CS7322: Computer Vision II: Final Project Progress Report



 

Real Time Gesture Recognition on a Mobile Robot Platform

Rawesak Tanawongsuwan

Alexander Stoytchev



 
 

Tracking of hands:

Up to now we have achieved a fairly robust tracking of human hands in adverse light conditions.

We maintain several different images: frame by frame differencing, blobs of skin color, motion energy and motion history. Using statistical techniques we can identify the regions in the image that have skin -like colors. However some objects like doors have the same color. In order to filter those out we perform a binary AND between the motion history image and the skin-color image. This gives us only the blobs of skin color that moved recently. Then we perform  dilation on the resulting image and AND it again with the skin color image. This operation is performed 5 times which was empirically shown to be enough to recover the whole blobs of the head and the two hands.  A median filter is  applied to the result to get rid of any single pixel noise.

Next we perform a labeling of the blobs that have remained. Simultaneously with this we calculate the size of each blob. The three largest blobs are assumed to be the head and the two hands. The centroids of these are tracked overtime.
 
 

Recognition:

The main problem that occurs in recognition is that it is hard to know when a given gesture starts and ends. To ease this task we have integrated in our code the input from a commercially available speech recognition package (DragonDictate). In this way we can provide additional input to the algorithm and ease the  problem of detecting when a given gesture starts. Right now the user is required to say something during or after he performs a gesture. For example the user will make a pointing gesture to his left or right side and say "fetch".  Presumably there is a ball in that direction which the robot is supposed to fetch.

We perform gesture recognition by training a Neural Network(NN) on the motion energy of several gestures. When the user issues the voice command the vision system gets the current motion energy profile and runs it through the already trained neural network which will give us the correct gesture that was performed. If this was a "point to right" or "point to left" gesture then the tracking mode is switched from tracking hands to tracking a ball and the appropriate movement commands are sent to the robot.

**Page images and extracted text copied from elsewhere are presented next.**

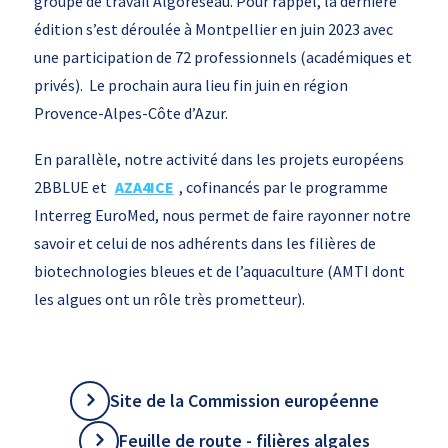
groupe de travail Algoreseau. Pour rappel, la dernière
édition s’est déroulée à Montpellier en juin 2023 avec
une participation de 72 professionnels (académiques et
privés). Le prochain aura lieu fin juin en région
Provence-Alpes-Côte d’Azur.
En parallèle, notre activité dans les projets européens
2BBLUE et
AZA4ICE
, cofinancés par le programme
Interreg EuroMed, nous permet de faire rayonner notre
savoir et celui de nos adhérents dans les filières de
biotechnologies bleues et de l’aquaculture (AMTI dont
les algues ont un rôle très prometteur).
Site de la Commission européenne
Feuille de route - filières algales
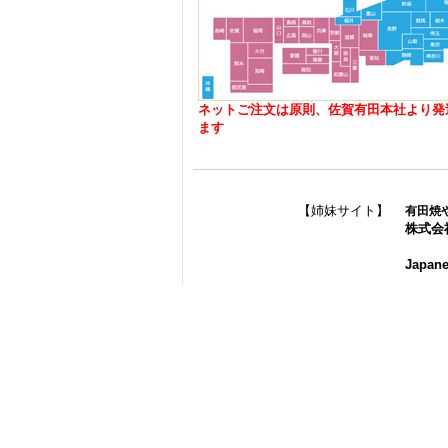
ネットご注文は原則、佐賀有田本社より発
ます
【姉妹サイト】
有田焼
株式会
Japane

The neural network was trained on three gestures (or to be specific on their motion energy). We have achieved 100% accuracy for the gestures that we have trained the network on. The result is not that impressive because the number of gestures is small and the gestures were distinct enough. A better way to do it will be to train the network on more gestures and with their motion history images.  However, since we are not interested in static type of recognition we did not try to train the network on more gestures. This experiment was done to prove that we can have a complete system that combines vision, NN, speech, and robot commands. Later we will replace the recognition module with a learning module based on Hidden Markov Models (HMMs).
 

 

Future Work:

We have already started work on integrating our code with the HTK toolkit for modeling and training Hidden Markov Models (HMMs). We have familiarized ourselves with the capabilities of that package and we think that it it appropriate for our needs. In the next couple of days we will gather more training data and train a separate HMM for each gesture that we would like to recognize.

One problem that may arise is that we still don't know how to make the HTK package accept live input from network connection or from a pipe. The manual talks only about working with direct speech input. If it is not capable of doing this the recognition will have to be off line. For now we have a backup plan to use an existing C++ library for performing HMM training.
 
Some more work needs to be done to improve the tracking  of the hands over time.  One way is to use simple averaging . A more complicated approach will be to use Kalman filters for each blob. We may or may not do this depending on the time we have left after we have done everything else.